The objectives of the surveillance program, as described in news reports, seem laudable. The government should be running to ground the contacts listed in a suspected terrorist's cell phone, for example. What is troubling is that this domestic spying is being done in apparent contravention of FISA, for reasons that still
are not clear.
FISA anticipates situations in which speed is essential. It allows the government to start eavesdropping without a court order and to keep it going for a maximum of three days. And while the FISA application process is often burdensome in routine cases, it can also move with remarkable speed when necessary, with applications written and approved in just a few hours.Perhaps the administration did not believe that these wiretaps would meet the FISA standard, which requires the government to have probable cause to believe that the target of the surveillance is an agent of a foreign power, which includes terrorists and spies. Yet, since 2001, FISA judges have reportedly reviewed more than 5,645 applications and rejected only four. The current judges were all hand-picked by the late Chief Justice William Rehnquist, who presumably felt that they had the right temperament and expertise to understand the national security imperatives as well as the need to protect civil liberties.
So the fundamental differences between these two commentaries are conservatives are alright with allowing their president to usurp civil liberties if they make them safer, would they feel the same way if it was President Hilary Clinton, or some other Democrat?
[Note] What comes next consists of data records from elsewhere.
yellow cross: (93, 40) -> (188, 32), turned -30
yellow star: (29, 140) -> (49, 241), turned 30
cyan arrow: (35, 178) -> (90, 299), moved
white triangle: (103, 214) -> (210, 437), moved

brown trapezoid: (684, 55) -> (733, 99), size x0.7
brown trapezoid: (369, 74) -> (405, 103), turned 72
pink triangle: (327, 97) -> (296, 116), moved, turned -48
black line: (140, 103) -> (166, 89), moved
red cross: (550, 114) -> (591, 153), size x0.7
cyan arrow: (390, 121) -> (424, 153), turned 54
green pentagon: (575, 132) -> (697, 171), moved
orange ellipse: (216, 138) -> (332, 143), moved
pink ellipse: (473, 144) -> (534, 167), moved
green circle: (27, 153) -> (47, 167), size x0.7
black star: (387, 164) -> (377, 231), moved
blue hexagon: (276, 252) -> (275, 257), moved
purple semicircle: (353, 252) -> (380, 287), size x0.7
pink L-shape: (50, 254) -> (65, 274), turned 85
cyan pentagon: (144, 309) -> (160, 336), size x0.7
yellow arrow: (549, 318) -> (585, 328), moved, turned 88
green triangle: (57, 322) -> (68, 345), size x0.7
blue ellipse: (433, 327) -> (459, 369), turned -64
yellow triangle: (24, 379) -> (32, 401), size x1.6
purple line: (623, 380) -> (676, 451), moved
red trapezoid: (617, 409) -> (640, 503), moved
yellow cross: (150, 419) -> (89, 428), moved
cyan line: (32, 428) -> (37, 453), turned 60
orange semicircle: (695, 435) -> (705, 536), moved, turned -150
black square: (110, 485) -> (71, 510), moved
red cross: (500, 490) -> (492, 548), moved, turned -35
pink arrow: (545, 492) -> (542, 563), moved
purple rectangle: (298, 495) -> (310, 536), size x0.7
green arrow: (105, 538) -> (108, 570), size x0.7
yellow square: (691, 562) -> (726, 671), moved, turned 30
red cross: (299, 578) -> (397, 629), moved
I find this a bit amusing since most red states (who seem to receive the most homeland security funding) are probably not real terrorist targets anyway, but at least they feel safer. The other response says that it would have been relatively easy for the president to have complied with the law and averted this controversy, since the overwhelming majority of requests for FISA requests were approved.
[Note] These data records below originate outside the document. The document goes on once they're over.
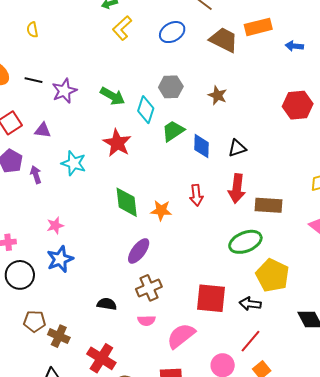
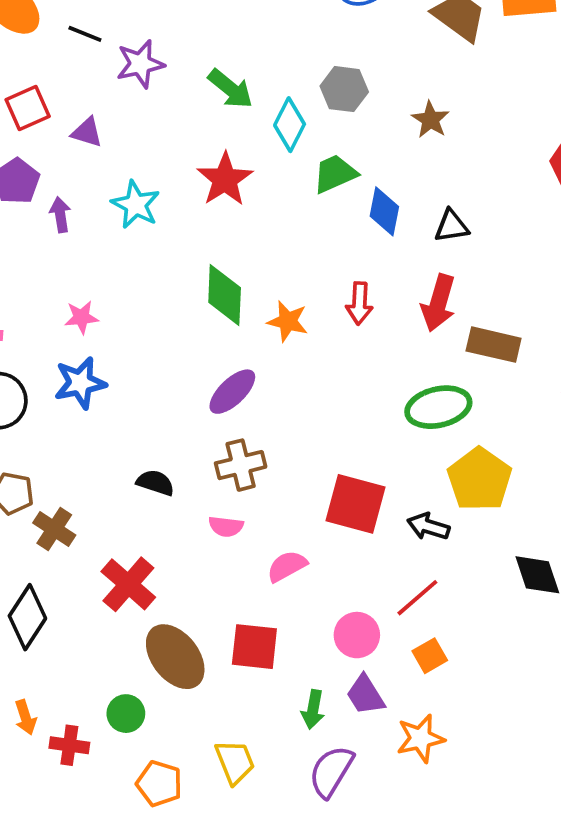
pink semicircle: (181, 336) -> (287, 566), size x0.7

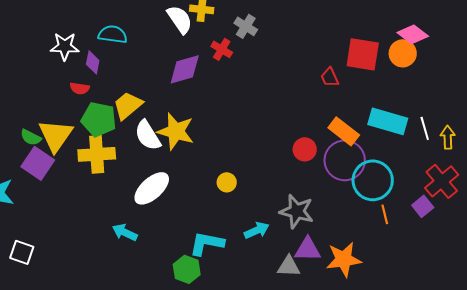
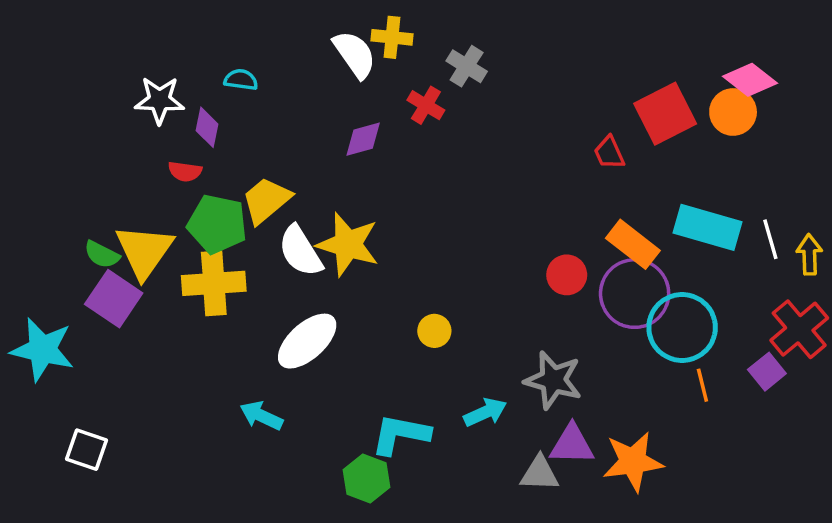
cyan semicircle: (113, 34) -> (241, 80), size x0.7
red square: (363, 54) -> (665, 114), turned -36
purple diamond: (185, 69) -> (363, 139), size x0.7

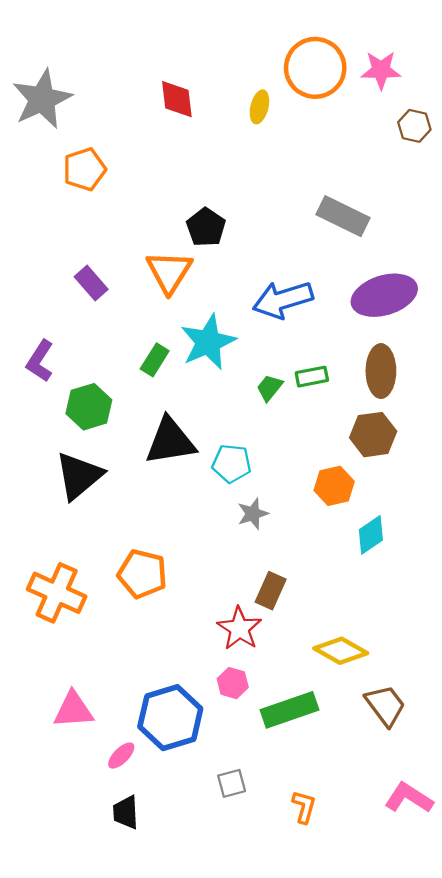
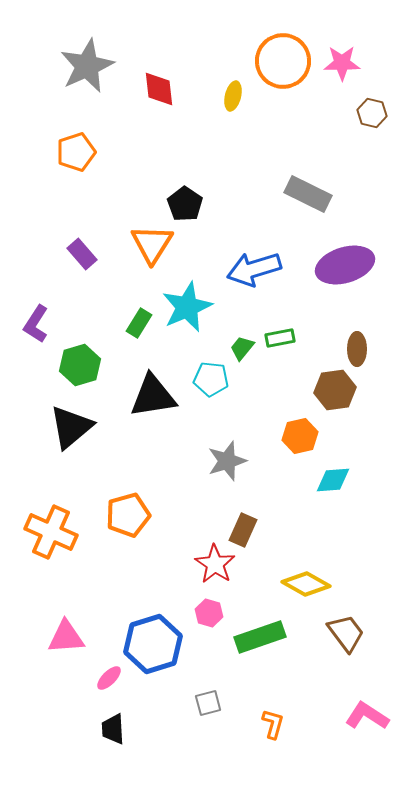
gray star: (42, 99) -> (87, 66), moved
brown ellipse: (381, 371) -> (357, 349), moved, size x0.7
cyan pentagon: (232, 464) -> (211, 379), moved
gray star: (253, 514) -> (227, 461), size x1.4
cyan diamond: (371, 535) -> (333, 480), turned 30
orange pentagon: (142, 574) -> (128, 515), turned -30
As new information is released and various opinions are stated the same basic question remains and should be asked over again until we have a sufficient answer:
Why couldn't the president just get legal approval and follow the law?
FISA allows itself to be by-passed for up to 3 days in order to move on something timely and hot. There does not appear to have any reason, other than bad advice from his attorney general's and white counsel's for not following the procedures. Or is FISA really is insufficient, the work with congress to amend, change or create new legislation that allows for the new threats that exist now that did not in 1978. Personally, I think this the "new" threat is just an excuse and a lot of hooey.
I am still disturbedby the arrogance of the admission that he did it, and he is going to keep on doing it. (He sounds like Mel Brooks as Louis XVI in History of the Part 1.) He shows no remorse, he just keeps pushing this republic towards a dictatorship and an imperialistic empire. I am all for protecting the US from further attacks, but I a more for the protection of the civil rights of its citizens, which is what the founding fathers fought so hard for so many years ago.